AUSTIN — The Republican Party of Texas denounced this week’s Texas House rules vote, which allowed Democrats to continue chairing committees and block conservative legislation, at a press conference on the Capitol grounds.
More than a thousand Republican voters converged on the Capitol Thursday to voice their disgust with the status quo and hear from RPT officials and conservative lawmakers.
“While conservatives in Washington, D.C., recently fought for and won historic reforms that bring accountability and transparency to Congress, state House members in Texas just rolled over and played dead,” said RPT Legislative Priorities Chair Jill Glover.
Glover reminded Texas lawmakers that the hundreds of voters in attendance “are your constituents.”

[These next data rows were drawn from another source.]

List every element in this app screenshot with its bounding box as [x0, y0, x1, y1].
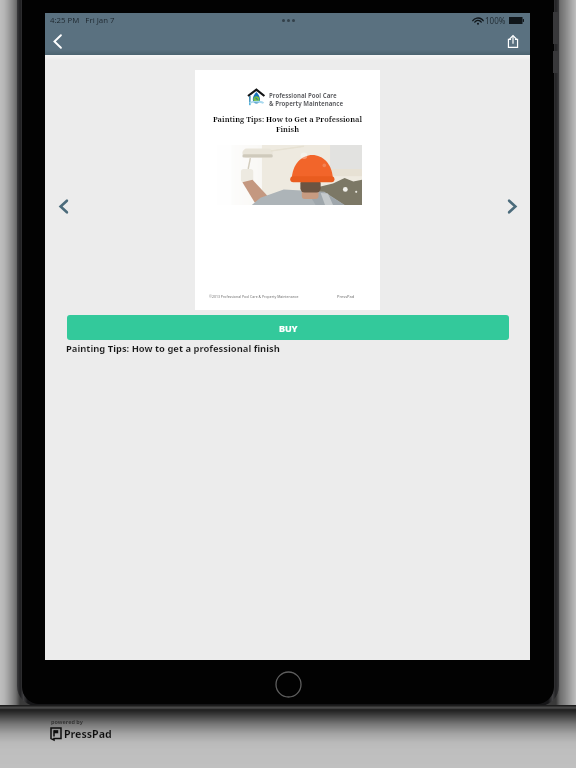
button[interactable]: BUY: [67, 315, 509, 340]
button[interactable]: Share: [502, 30, 524, 52]
staticText: PressPad: [337, 294, 355, 299]
staticText: 100%: [485, 15, 506, 26]
button[interactable]: Next page: [497, 191, 527, 221]
button[interactable]: Home: [275, 671, 302, 698]
staticText: BUY: [279, 322, 298, 334]
staticText: Professional Pool Care: [269, 91, 337, 99]
staticText: PressPad: [64, 727, 112, 741]
staticText: Painting Tips: How to Get a Professional…: [207, 114, 368, 134]
staticText: & Property Maintenance: [269, 99, 344, 107]
button[interactable]: Back: [45, 29, 69, 53]
staticText: powered by: [51, 718, 83, 725]
staticText: 4:25 PM Fri Jan 7: [50, 15, 115, 26]
staticText: ©2013 Professional Pool Care & Property …: [209, 294, 299, 299]
staticText: Painting Tips: How to get a professional…: [66, 342, 280, 355]
button[interactable]: Previous page: [48, 191, 78, 221]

Banning Democrat committee chairmanship is one of eight Republican priorities for 2023, and although it is supported by more than 81 percent of Republican voters, a majority of Republican lawmakers failed to deliver.
State Rep. Nate Schatzline (R–Fort Worth)—one of the few representatives who attempted to force a vote on the issue of Democrat committee chairs during Wednesday’s rules debate—promised voters, “We’re going to continue to fight,” especially on other RPT priority issues such as child gender mutilation and supporting parental rights in education.

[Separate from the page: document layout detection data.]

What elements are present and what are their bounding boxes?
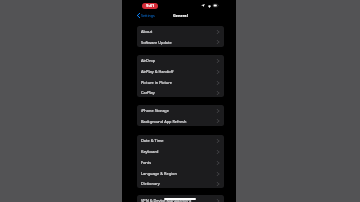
staticText: CarPlay — [141, 90, 155, 95]
button[interactable]: Dictionary — [137, 179, 224, 188]
staticText: General — [173, 13, 188, 18]
button[interactable]: Screen recording in progress — [142, 3, 158, 9]
staticText: AirDrop — [141, 58, 156, 63]
other: Location services active — [201, 4, 205, 7]
staticText: Picture in Picture — [141, 80, 172, 85]
staticText: Fonts — [141, 160, 152, 165]
staticText: Keyboard — [141, 149, 159, 154]
button[interactable]: About — [137, 26, 224, 37]
staticText: iPhone Storage — [141, 108, 169, 113]
staticText: AirPlay & Handoff — [141, 69, 174, 74]
button[interactable]: AirDrop — [137, 55, 224, 66]
other: Battery — [213, 4, 219, 7]
button[interactable]: Software Update — [137, 37, 224, 47]
button[interactable]: VPN & Device Management — [137, 195, 224, 202]
staticText: Language & Region — [141, 171, 177, 176]
staticText: Settings — [141, 13, 155, 18]
button[interactable]: Settings — [136, 12, 156, 19]
staticText: 9:41 — [146, 3, 155, 9]
button[interactable]: Fonts — [137, 157, 224, 168]
staticText: Software Update — [141, 40, 172, 45]
button[interactable]: Background App Refresh — [137, 116, 224, 126]
button[interactable]: CarPlay — [137, 88, 224, 97]
staticText: About — [141, 29, 153, 34]
button[interactable]: Date & Time — [137, 135, 224, 146]
staticText: Background App Refresh — [141, 119, 187, 124]
button[interactable]: AirPlay & Handoff — [137, 66, 224, 77]
staticText: Dictionary — [141, 181, 160, 186]
staticText: VPN & Device Management — [141, 198, 192, 202]
button[interactable]: Picture in Picture — [137, 77, 224, 88]
staticText: Date & Time — [141, 138, 164, 143]
button[interactable]: Language & Region — [137, 168, 224, 179]
button[interactable]: Keyboard — [137, 146, 224, 157]
button[interactable]: iPhone Storage — [137, 105, 224, 116]
other: Wi-Fi — [208, 5, 211, 8]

“You need to get louder and louder and louder,” Schatzline encouraged the crowd.
State Rep. Bryan Slaton (R–Royse City), who filed the amendment to ban Democrat committee chairs and was shot down, told the crowd, “This building back here [the Capitol] is supposed to represent a place where we can have civil discourse, debate, discussion, ideas can survive, and ideas can die. What we saw yesterday is there’s one item that’s not allowed to be discussed in your Texas House, and that’s a Republican Party legislative priority of making sure the majority party is in leadership. That is a no-fly zone in that building.”
State Rep. Brian Harrison (R–Waxahachie)—one of the representatives who fought to get a floor vote on Slaton’s amendment—said yesterday’s vote was “incredibly unfortunate.”
“It does bring to mind a little bit of a question: What exactly is the point of fighting for election integrity if elected Republicans are just going to turn around and voluntarily give power back to the Democrats?” asked Harrison.
However, Harrison encouraged voters to stay in the fight because “there is nothing less than the future of our entire state, of our nation, on the line.”
“I think that was pretty dirty business,” said State Rep. Tony Tinderholt (R–Arlington) of House Speaker Dade Phelan’s (R–Beaumont) decision to hold the rules debate on Wednesday, thereby denying the hundreds of Republican voters from across the state—who had already planned to travel to the Capitol on Thursday—the chance to voice their opposition to Democrat committee chairs.
“There were Republicans that were complicit in what happened yesterday,” said Tinderholt.
Citizens can contact their lawmakers to ask whether they will fight for Republican priorities.
NOTE: An earlier version of this article included an allegation made by State Rep. Tinderholt against State Rep. Jeff Leach. Tinderholt has since recanted the claim and it has been removed from this article.